Steve Taylor PhD, researcher in transpersonal psychology, author of ’Out of the Darkness’, ‘Back to Sanity’ and ‘The Calm Center’.  

As the fruit of many years of deep thought and reflection, Larry Culliford’s unique book deserves to find an appreciative readership. 

Dr Andrew Powell, Psychotherapist and Founding Chair of the Spirituality & Psychiatry special interest group of the Royal College of Psychiatrists.

‘Much Ado About Something’ integrates the eternal human search for wholeness and holiness with creativity, wisdom and maturity.  

Dr Paul Pearson, Director and Archivist, Thomas Merton Center, Bellarmine University, Louisville, KY.

Larry Culliford is an important voice in the world of spirituality. He brings a lifetime's experience from his professional work as a psychologist, integrating this with his understanding and commitment to Christian theology. He has a clear, crisp and easy style of writing, a skill he describes as a 'gift'. Read this book and your journey towards spiritual maturity will grow. I am so pleased that Larry sees Christian maturity as involving the decline of dualism and a strong move towards holism. 

The Venerable Arthur Hawes, Archdeacon Emeritus of Lincoln Cathedral and Vice-President of BASS (British Association for the Study of Spirituality)

Being a Christian in a secular world is never going to be easy. But that just makes it difficult, not impossible. Larry Culliford offers to act as a guide who will lead his readers into a form of Christian maturity that is warm, peaceable and transformative. In this book Culliford offers a fascinating spiritual and psychological interpretation of the Christian tradition, aimed at encouraging both growth and maturity. His openness and awareness of general spiritual needs opens up interesting vistas of spirituality and spiritual change that make sense for liberal Christians, but which may well also touch those engaging in other traditions and ways of looking at the spiritual dimensions of life. This is a most interesting and helpful book. 

John Swinton, Professor in Practical Theology and Pastoral Care at Aberdeen University.

‘Creatively engaging his considerable knowledge of psychology with Christian spirituality, Larry’s exploration of growth into spiritual maturity from a specifically Christian perspective is insightful and challenging. He sets the individual’s journey of growth and spiritual exploration within universal insights about the human mind and psyche, also the richness of the Christian spiritual tradition.’ 

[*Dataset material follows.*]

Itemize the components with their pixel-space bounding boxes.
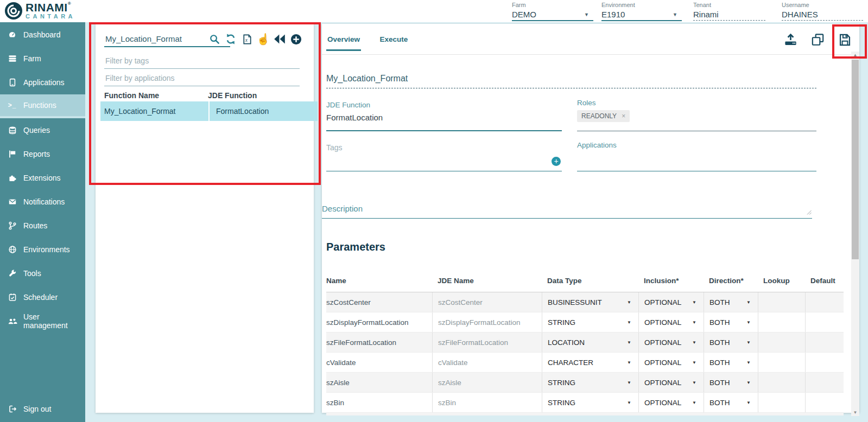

The Revd Canon Rebecca Swyer, Director for Apostolic Life (Chichester Diocese).

Reading Dr. Culliford's clear conversational prose, I realized I was hearing the voice of a psychiatrist who has mastered wise insights into the day-to-day spiritual experiences of being human. His book embodies the goals of Great Britain's Scientific and Medical Network. His prose "provides a safe forum for ideas that go beyond reductionist science." He successfully "integrates intuitive insights with rational analysis." His theory of human development "emphasizes an holistic approach." Dr. Culliford provides practical paths to continue the great adventure of our living more joyfully and courageously. I value his new book very highly. 

Jonathan Montaldo, former President of the International Thomas Merton Society and Director of the Thomas Merton Center in Louisville.

Larry Culliford is to be congratulated for writing a book that is both simple and profound. It is refreshing to read about theology and spirituality from someone trained in the scientific discipline of psychiatric care, who is both rooted in his own spiritual tradition whilst appreciating the riches of others. This book looks at the human condition struggling to find meaning and significance in life.  Bringing together insights from religion and psychology, it strikes a chord with all who long for spiritual growth and full humanity.

Bishop Dominic Walker, OGS.

I so enjoyed this book! Larry Culliford’s timely and important study of Christian maturity is a richly compelling read. Elizabeth Holmes, Author, Religious Education specialist and Lecturer on Spirituality Research.